__Dataset items__:
★ ★ ★ ★ ★

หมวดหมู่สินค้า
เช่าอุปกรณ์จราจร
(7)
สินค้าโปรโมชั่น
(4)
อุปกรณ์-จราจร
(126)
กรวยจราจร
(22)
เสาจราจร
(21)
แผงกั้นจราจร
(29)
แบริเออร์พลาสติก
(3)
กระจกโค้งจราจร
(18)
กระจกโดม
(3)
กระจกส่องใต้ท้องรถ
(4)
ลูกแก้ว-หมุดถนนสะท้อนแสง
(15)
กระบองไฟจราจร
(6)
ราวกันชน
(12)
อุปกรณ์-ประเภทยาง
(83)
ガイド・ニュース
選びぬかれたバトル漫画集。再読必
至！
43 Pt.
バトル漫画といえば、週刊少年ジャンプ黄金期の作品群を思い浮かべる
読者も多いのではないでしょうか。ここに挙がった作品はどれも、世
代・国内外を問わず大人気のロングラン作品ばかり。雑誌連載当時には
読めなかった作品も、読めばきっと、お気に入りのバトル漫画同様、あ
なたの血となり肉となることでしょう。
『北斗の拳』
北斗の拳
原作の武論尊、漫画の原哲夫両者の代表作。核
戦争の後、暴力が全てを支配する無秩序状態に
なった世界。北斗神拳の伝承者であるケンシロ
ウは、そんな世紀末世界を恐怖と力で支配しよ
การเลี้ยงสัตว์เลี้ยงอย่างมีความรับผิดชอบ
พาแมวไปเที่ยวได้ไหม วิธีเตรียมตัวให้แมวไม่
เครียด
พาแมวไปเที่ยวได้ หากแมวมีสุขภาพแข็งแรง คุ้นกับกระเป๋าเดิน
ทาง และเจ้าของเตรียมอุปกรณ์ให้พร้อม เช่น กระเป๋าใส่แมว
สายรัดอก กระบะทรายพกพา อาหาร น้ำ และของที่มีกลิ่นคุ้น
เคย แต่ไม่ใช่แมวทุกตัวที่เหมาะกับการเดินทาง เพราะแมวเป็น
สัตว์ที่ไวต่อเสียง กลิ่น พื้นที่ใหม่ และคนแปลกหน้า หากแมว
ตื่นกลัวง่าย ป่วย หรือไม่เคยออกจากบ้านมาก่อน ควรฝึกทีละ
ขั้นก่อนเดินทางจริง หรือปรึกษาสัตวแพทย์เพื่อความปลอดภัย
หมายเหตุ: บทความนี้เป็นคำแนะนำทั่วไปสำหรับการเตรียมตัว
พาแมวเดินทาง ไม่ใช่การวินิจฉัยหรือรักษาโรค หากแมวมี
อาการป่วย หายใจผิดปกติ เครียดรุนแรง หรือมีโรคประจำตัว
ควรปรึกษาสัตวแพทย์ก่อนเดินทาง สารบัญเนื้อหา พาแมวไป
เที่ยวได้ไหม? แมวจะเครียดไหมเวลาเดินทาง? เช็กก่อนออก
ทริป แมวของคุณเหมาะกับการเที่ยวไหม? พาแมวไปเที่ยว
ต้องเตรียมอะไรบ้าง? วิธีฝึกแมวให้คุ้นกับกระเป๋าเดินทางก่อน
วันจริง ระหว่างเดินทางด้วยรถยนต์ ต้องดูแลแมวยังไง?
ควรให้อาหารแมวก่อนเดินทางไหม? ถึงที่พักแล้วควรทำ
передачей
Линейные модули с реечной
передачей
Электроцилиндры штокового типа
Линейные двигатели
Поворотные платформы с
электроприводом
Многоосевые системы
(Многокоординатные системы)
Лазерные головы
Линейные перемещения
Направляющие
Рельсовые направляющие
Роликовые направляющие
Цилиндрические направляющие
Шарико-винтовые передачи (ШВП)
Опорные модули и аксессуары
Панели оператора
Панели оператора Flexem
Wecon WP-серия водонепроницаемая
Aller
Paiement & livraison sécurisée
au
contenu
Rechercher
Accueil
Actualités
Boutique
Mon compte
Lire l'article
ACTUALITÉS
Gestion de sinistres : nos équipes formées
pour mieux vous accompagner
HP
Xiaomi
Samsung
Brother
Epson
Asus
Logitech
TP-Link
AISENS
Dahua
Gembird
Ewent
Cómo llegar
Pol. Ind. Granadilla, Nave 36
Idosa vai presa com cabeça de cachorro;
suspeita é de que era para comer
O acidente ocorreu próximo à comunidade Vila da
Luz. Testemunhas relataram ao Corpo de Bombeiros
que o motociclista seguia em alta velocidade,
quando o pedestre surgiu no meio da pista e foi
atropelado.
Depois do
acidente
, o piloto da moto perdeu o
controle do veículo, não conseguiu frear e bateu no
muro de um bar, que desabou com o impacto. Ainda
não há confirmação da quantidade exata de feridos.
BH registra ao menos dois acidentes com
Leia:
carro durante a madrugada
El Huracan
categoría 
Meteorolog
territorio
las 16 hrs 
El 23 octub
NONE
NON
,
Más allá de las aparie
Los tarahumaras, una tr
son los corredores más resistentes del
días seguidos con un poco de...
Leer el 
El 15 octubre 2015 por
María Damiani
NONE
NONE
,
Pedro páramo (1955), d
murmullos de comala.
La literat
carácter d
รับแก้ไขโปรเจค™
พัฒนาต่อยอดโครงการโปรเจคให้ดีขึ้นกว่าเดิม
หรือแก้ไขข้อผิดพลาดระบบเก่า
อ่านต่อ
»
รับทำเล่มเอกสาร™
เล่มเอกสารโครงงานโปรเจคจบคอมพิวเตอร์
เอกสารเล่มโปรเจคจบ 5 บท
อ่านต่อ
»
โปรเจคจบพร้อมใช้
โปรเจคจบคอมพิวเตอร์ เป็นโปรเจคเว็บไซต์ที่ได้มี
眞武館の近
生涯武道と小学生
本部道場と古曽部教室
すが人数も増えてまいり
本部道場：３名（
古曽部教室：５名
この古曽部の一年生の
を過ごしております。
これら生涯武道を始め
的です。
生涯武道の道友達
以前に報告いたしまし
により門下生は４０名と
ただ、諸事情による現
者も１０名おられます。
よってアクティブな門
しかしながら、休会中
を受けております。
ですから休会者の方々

★ ★ ★ ★ ★

__Task goal__:
Retype the first line of the entries and every line after it, please, through the line that contains "วันจริง ระหว่างเดินทางด้วยรถยนต์ ต้องดูแลแมวยังไง?". Add nothing.

__Result__:
หมวดหมู่สินค้า
เช่าอุปกรณ์จราจร
(7)
สินค้าโปรโมชั่น
(4)
อุปกรณ์-จราจร
(126)
กรวยจราจร
(22)
เสาจราจร
(21)
แผงกั้นจราจร
(29)
แบริเออร์พลาสติก
(3)
กระจกโค้งจราจร
(18)
กระจกโดม
(3)
กระจกส่องใต้ท้องรถ
(4)
ลูกแก้ว-หมุดถนนสะท้อนแสง
(15)
กระบองไฟจราจร
(6)
ราวกันชน
(12)
อุปกรณ์-ประเภทยาง
(83)
ガイド・ニュース
選びぬかれたバトル漫画集。再読必
至！
43 Pt.
バトル漫画といえば、週刊少年ジャンプ黄金期の作品群を思い浮かべる
読者も多いのではないでしょうか。ここに挙がった作品はどれも、世
代・国内外を問わず大人気のロングラン作品ばかり。雑誌連載当時には
読めなかった作品も、読めばきっと、お気に入りのバトル漫画同様、あ
なたの血となり肉となることでしょう。
『北斗の拳』
北斗の拳
原作の武論尊、漫画の原哲夫両者の代表作。核
戦争の後、暴力が全てを支配する無秩序状態に
なった世界。北斗神拳の伝承者であるケンシロ
ウは、そんな世紀末世界を恐怖と力で支配しよ
การเลี้ยงสัตว์เลี้ยงอย่างมีความรับผิดชอบ
พาแมวไปเที่ยวได้ไหม วิธีเตรียมตัวให้แมวไม่
เครียด
พาแมวไปเที่ยวได้ หากแมวมีสุขภาพแข็งแรง คุ้นกับกระเป๋าเดิน
ทาง และเจ้าของเตรียมอุปกรณ์ให้พร้อม เช่น กระเป๋าใส่แมว
สายรัดอก กระบะทรายพกพา อาหาร น้ำ และของที่มีกลิ่นคุ้น
เคย แต่ไม่ใช่แมวทุกตัวที่เหมาะกับการเดินทาง เพราะแมวเป็น
สัตว์ที่ไวต่อเสียง กลิ่น พื้นที่ใหม่ และคนแปลกหน้า หากแมว
ตื่นกลัวง่าย ป่วย หรือไม่เคยออกจากบ้านมาก่อน ควรฝึกทีละ
ขั้นก่อนเดินทางจริง หรือปรึกษาสัตวแพทย์เพื่อความปลอดภัย
หมายเหตุ: บทความนี้เป็นคำแนะนำทั่วไปสำหรับการเตรียมตัว
พาแมวเดินทาง ไม่ใช่การวินิจฉัยหรือรักษาโรค หากแมวมี
อาการป่วย หายใจผิดปกติ เครียดรุนแรง หรือมีโรคประจำตัว
ควรปรึกษาสัตวแพทย์ก่อนเดินทาง สารบัญเนื้อหา พาแมวไป
เที่ยวได้ไหม? แมวจะเครียดไหมเวลาเดินทาง? เช็กก่อนออก
ทริป แมวของคุณเหมาะกับการเที่ยวไหม? พาแมวไปเที่ยว
ต้องเตรียมอะไรบ้าง? วิธีฝึกแมวให้คุ้นกับกระเป๋าเดินทางก่อน
วันจริง ระหว่างเดินทางด้วยรถยนต์ ต้องดูแลแมวยังไง?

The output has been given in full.